How many people can truly say they enjoyed reading Heart of Darkness, or Moby Dick? Julius Caesar, anyone? I am not arguing the merit of these classics, but they are not designed to appeal to the typical student. According to a recent report from the National Endowment for the Arts, less than one-third of 13-year olds are daily readers, a 14% decline from twenty years ago. Clearly there are dozens of reasons that might account for this. Competition from video games, hundreds of cable television stations, Facebook, and other forms of electronic communication are hugely seductive, and I am not suggesting that we dumb-down the reading lists….but will reading Death Be Not Proud make a convert of young adults who are not naturally inclined to read?
I confess to having been a stubborn reader as a child. I had zero interest in reading until I was about thirteen and stumbled upon the book that appealed to me (Watership Down by Richard Adams). I am no expert on young adult literature, but I am certain there are great titles out there that would be more likely to inspire reluctant readers to pick up a book.
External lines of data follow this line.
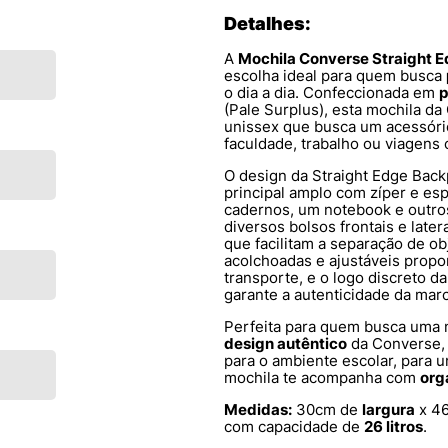
Detalhes:
A
Mochila Converse Straight 
escolha ideal para quem busca
o dia a dia. Confeccionada em
p
(Pale Surplus), esta mochila da
unissex que busca um acessório
faculdade, trabalho ou viagens 
O design da Straight Edge Bac
principal amplo com zíper e esp
cadernos, um notebook e outro
diversos bolsos frontais e later
que facilitam a separação de o
acolchoadas e ajustáveis prop
transporte, e o logo discreto d
garante a autenticidade da marc
Perfeita para quem busca uma
design autêntico
da Converse, 
para o ambiente escolar, para u
mochila te acompanha com
org
Medidas:
30cm de
largura
x 4
com capacidade de
26 litros
.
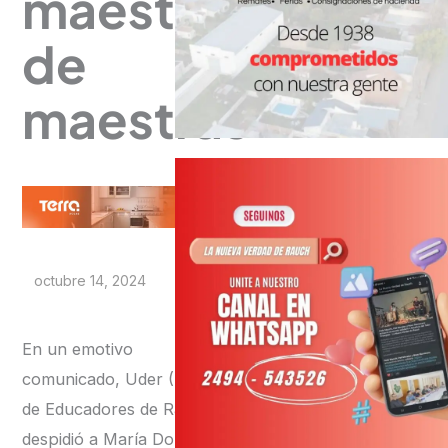
maestra
de
maestras”
octubre 14, 2024
En un emotivo
comunicado, Uder (Unión
de Educadores de Rauch)
despidió a María Dolores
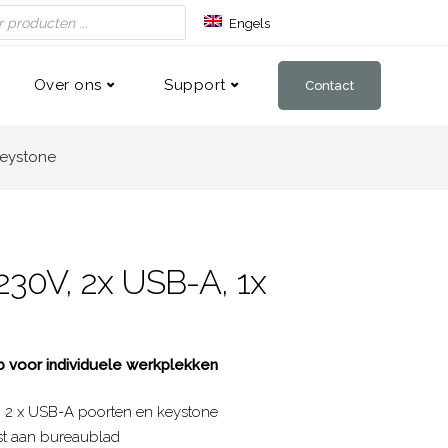
Engels
Duits
Frans
Over ons
Support
Contact
keystone
230V, 2x USB-A, 1x
 voor individuele werkplekken
n, 2 x USB-A poorten en keystone
st aan bureaublad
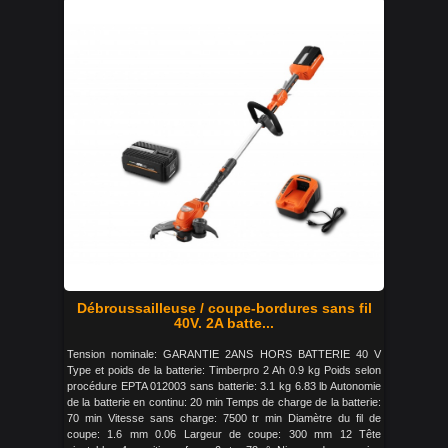
Débroussailleuse / coupe-bordures sans fil
40V. 2A batte...
Tension nominale: GARANTIE 2ANS HORS BATTERIE 40 V
Type et poids de la batterie: Timberpro 2 Ah 0.9 kg Poids selon
procédure EPTA 012003 sans batterie: 3.1 kg 6.83 lb Autonomie
de la batterie en continu: 20 min Temps de charge de la batterie:
70 min Vitesse sans charge: 7500 tr min Diamètre du fil de
coupe: 1.6 mm 0.06 Largeur de coupe: 300 mm 12 Tête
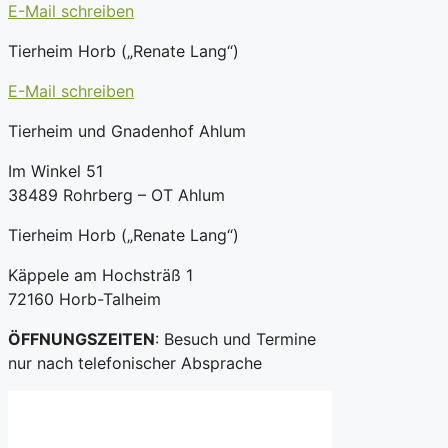
E-Mail schreiben
Tierheim Horb („Renate Lang“)
E-Mail schreiben
Tierheim und Gnadenhof Ahlum
Im Winkel 51
38489 Rohrberg – OT Ahlum
Tierheim Horb („Renate Lang“)
Käppele am Hochsträß 1
72160 Horb-Talheim
ÖFFNUNGSZEITEN
: Besuch und Termine
nur nach telefonischer Absprache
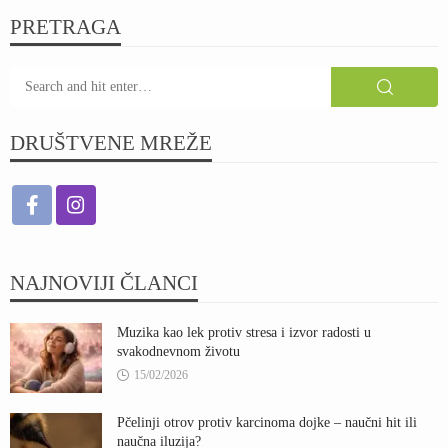
PRETRAGA
DRUŠTVENE MREŽE
NAJNOVIJI ČLANCI
Muzika kao lek protiv stresa i izvor radosti u
svakodnevnom životu
15/02/2026
Pčelinji otrov protiv karcinoma dojke – naučni hit ili
naučna iluzija?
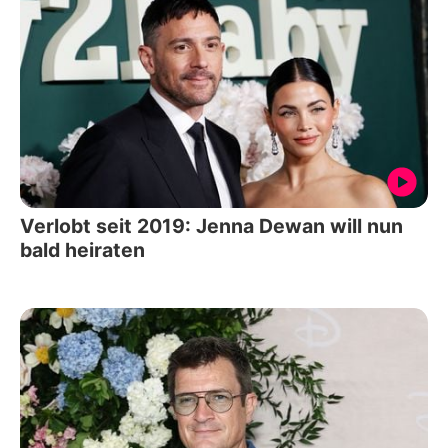
Verlobt seit 2019: Jenna Dewan will nun
bald heiraten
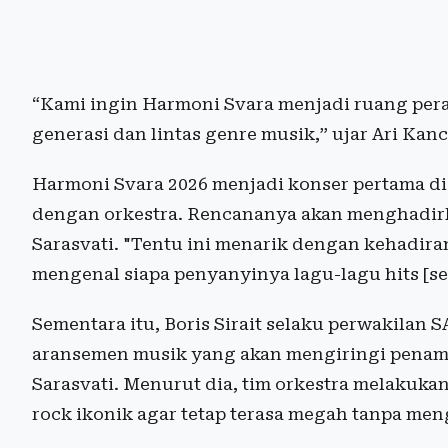
“Kami ingin Harmoni Svara menjadi ruang pera
generasi dan lintas genre musik,” ujar Ari Kanc
Harmoni Svara 2026 menjadi konser pertama d
dengan orkestra. Rencananya akan menghadir
Sarasvati. "Tentu ini menarik dengan kehadira
mengenal siapa penyanyinya lagu-lagu hits [sep
Sementara itu, Boris Sirait selaku perwakila
aransemen musik yang akan mengiringi penam
Sarasvati. Menurut dia, tim orkestra melakuka
rock ikonik agar tetap terasa megah tanpa men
I know there are good reasons to assign The Scarlet Letter, a wonderful story, but it is a heavy, dense slog that most students will read only at gunpoint. I am grateful that I was coerced into reading it in high school, even though I did not enjoy a moment of it. I needed the teachers help in unpacking the language, understanding the history of the era, and learning to see literary techniques. But must this be the only type of books that are assigned?
I hope I did not trample on anyone’s favorite novel…. I merely question the reading selections put together by the typical school curriculum.